> What the exercise asks
Using the listing below, select the lines with the word "paciente" and copy them.

> Data listing
···

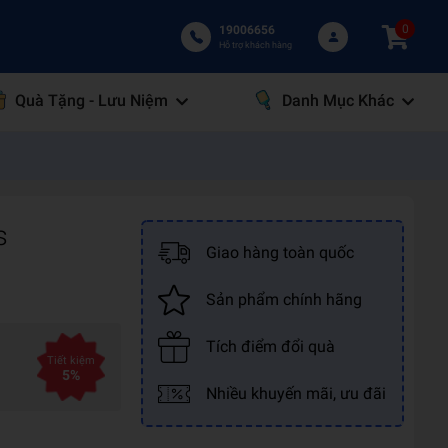
0
19006656
Hỗ trợ khách hàng
Quà Tặng - Lưu Niệm
Danh Mục Khác
s
Giao hàng toàn quốc
Sản phẩm chính hãng
Tích điểm đổi quà
Tiết kiệm
5%
Nhiều khuyến mãi, ưu đãi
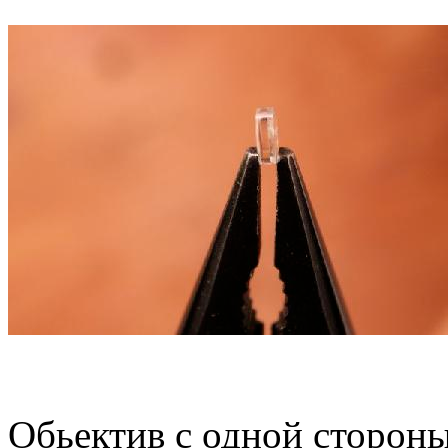
Обьектив с одной сторон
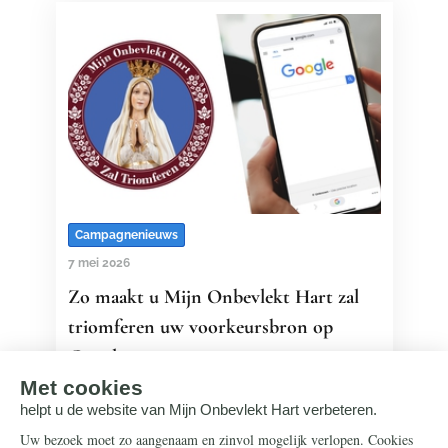
Campagnenieuws
7 mei 2026
Zo maakt u Mijn Onbevlekt Hart zal
triomferen uw voorkeursbron op
Google
Stelt u de heiligenartikelen van Mijn
Onbevlekt Hart zal triomferen op prijs?
Met deze nieuwe Google-optie blijft u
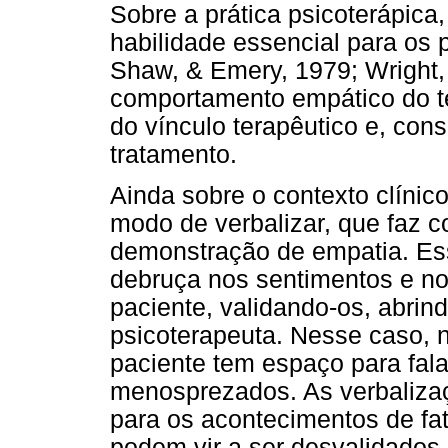
Sobre a prática psicoterápica
habilidade essencial para os 
Shaw, & Emery, 1979; Wright,
comportamento empático do te
do vínculo terapêutico e, co
tratamento.
Ainda sobre o contexto clínico
modo de verbalizar, que faz 
demonstração de empatia. Es
debruça nos sentimentos e n
paciente, validando-os, abrin
psicoterapeuta. Nesse caso, 
paciente tem espaço para fal
menosprezados. As verbaliza
para os acontecimentos de fa
podem vir a ser desvalidados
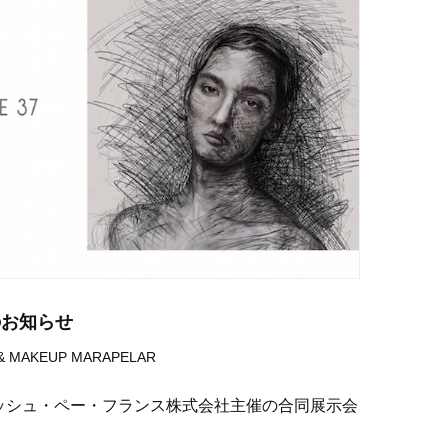
展のお知らせ
 & MAKEUP
MARAPELAR
）アッシュ・ペー・フランス株式会社主催の合同展示会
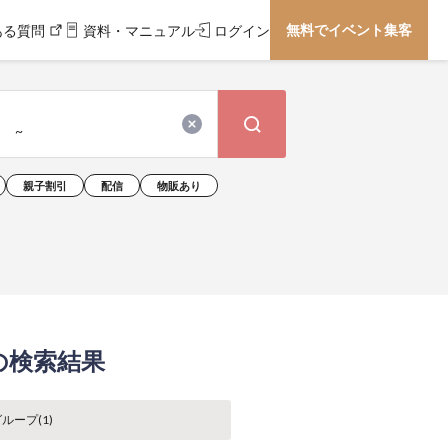
無料でイベント集客
ある質問
資料・マニュアル
ログイン
親子割引
配信
物販あり
9の検索結果
ループ(
1
)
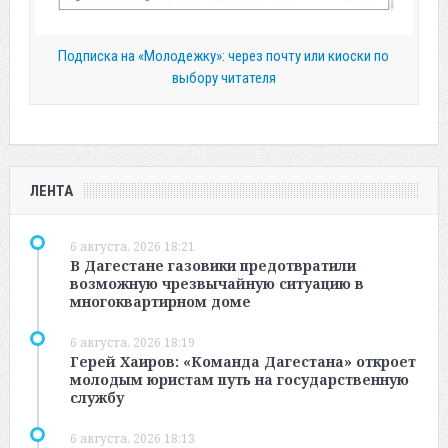
Подписка на «Молодежку»: через почту или киоски по
выбору читателя
ЛЕНТА
6 августа, 2026 18:21
В Дагестане газовики предотвратили
возможную чрезвычайную ситуацию в
многоквартирном доме
6 августа, 2026 18:19
Герей Хаиров: «Команда Дагестана» откроет
молодым юристам путь на государственную
службу
6 августа, 2026 18:13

···

> Exercise output
paciente, validando-os, abrin
paciente tem espaço para fal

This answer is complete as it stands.